Varela M, Calvo M, Chana M, Gomez-Mestre I, Asensio R, Galdos P.

Servicio de Medicina Interna, Hospital de Mostoles, Madrid, Spain.

OBJECTIVE: In certain physiologic systems, disease is associated with a loss of complexity in system's output. We test the hypothesis that, in critically ill patients, there is an inverse relation between the complexity of the temperature curve and the clinical status. We also consider whether complexity analysis of the temperature curve may have prognostic value. DESIGN: Prospective, observational study.
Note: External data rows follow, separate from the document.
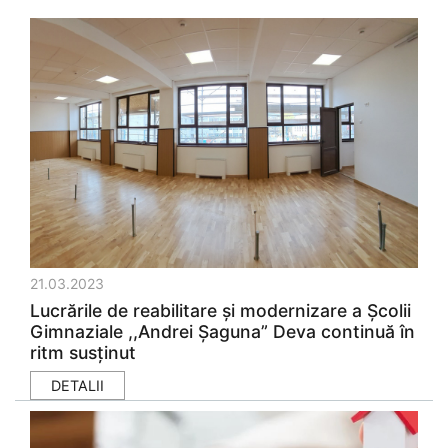
21.03.2023
Lucrările de reabilitare și modernizare a Școlii
Gimnaziale ,,Andrei Șaguna” Deva continuă în
ritm susținut
DETALII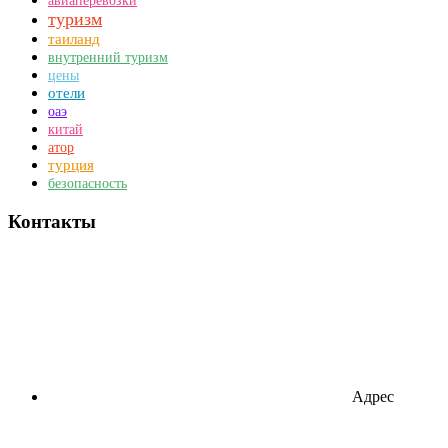
авиаперевозки
туризм
таиланд
внутренний туризм
цены
отели
оаэ
китай
атор
турция
безопасность
Контакты
Адрес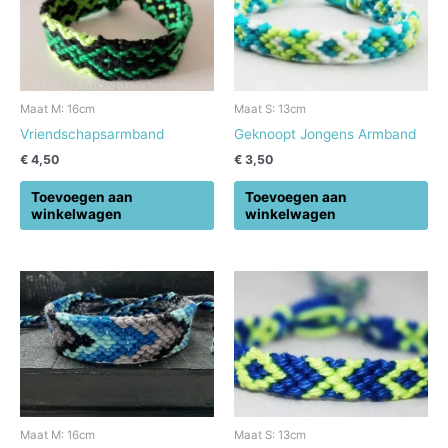
Maat M: 16cm
Maat S: 13cm
Vriendschapsarmband
Geknoopt Jongens Armband
€
4,50
€
3,50
Toevoegen aan
Toevoegen aan
winkelwagen
winkelwagen
Maat M: 16cm
Maat S: 13cm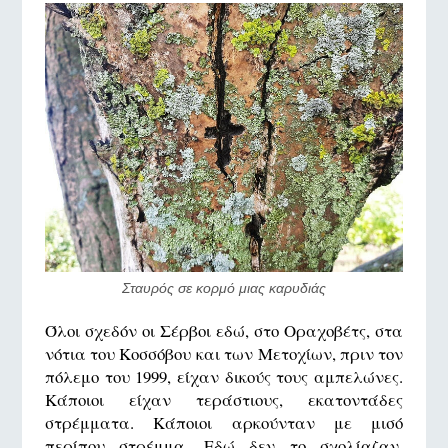
Σταυρός σε κορμό μιας καρυδιάς
Όλοι σχεδόν οι Σέρβοι εδώ, στο Οραχοβέτς, στα
νότια του Κοσσόβου και των Μετοχίων, πριν τον
πόλεμο του 1999, είχαν δικούς τους αμπελώνες.
Κάποιοι είχαν τεράστιους, εκατοντάδες
στρέμματα. Κάποιοι αρκούνταν με μισό
περίπου στρέμμα. Εδώ δεν το σχολίαζαν,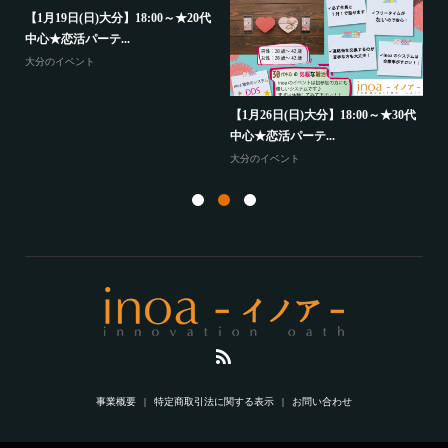
【1月19日(日)大分】18:00～★20代
中心★恋活パーテ...
大分のイベント
【
か
歳
【1月26日(日)大分】18:00～★30代
中心★恋活パーテ...
山
大分のイベント
事業概要
特定商取引法に関する表示
お問い合わせ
SETTING: Intensive care unit of a general hospital in Madrid, Spain. PATIENTS: Twenty-four successive patients admitted in the intensive care unit with multiple organ failure. INTERVENTIONS: Skin temperature was measured every 10 mins from inclusion in the study until discharge or death (median length of stay 18.8 days, interquartile range 86). MEASUREMENTS: From the temperature time series, hourly approximate entropy measurements were obtained. Clinical status was evaluated using the Sequential Organ Failure Assessment (SOFA) score. MAIN RESULTS: A significant inverse relationship between approximate entropy and the attributed SOFA score was observed in 89% of the patients considered. Both mean and minimum approximate entropy were significantly lower in patients who died than in patients who survived (mean approximate entropy, 0.47 vs. 0.61; minimum approximate entropy, 0.24 vs. 0.40; in both cases p < .001). To evaluate the prognostic value of both mean and minimum approximate entropy, we fitted logistic regression models against survival. An increase in 0.1 units in minimum or mean approximate entropy increased 15.4- and 18.5-fold the odds of surviving, respectively. CONCLUSIONS: The clinical status of patients suffering multiple organ failure is inversely correlated to the complexity of the temperature curve expressed as approximate entropy. Reduced complexity has dismal prognostic implications. Its assessment is noninvasive and inexpensive and allows for real-time continuous monitoring of clinical status.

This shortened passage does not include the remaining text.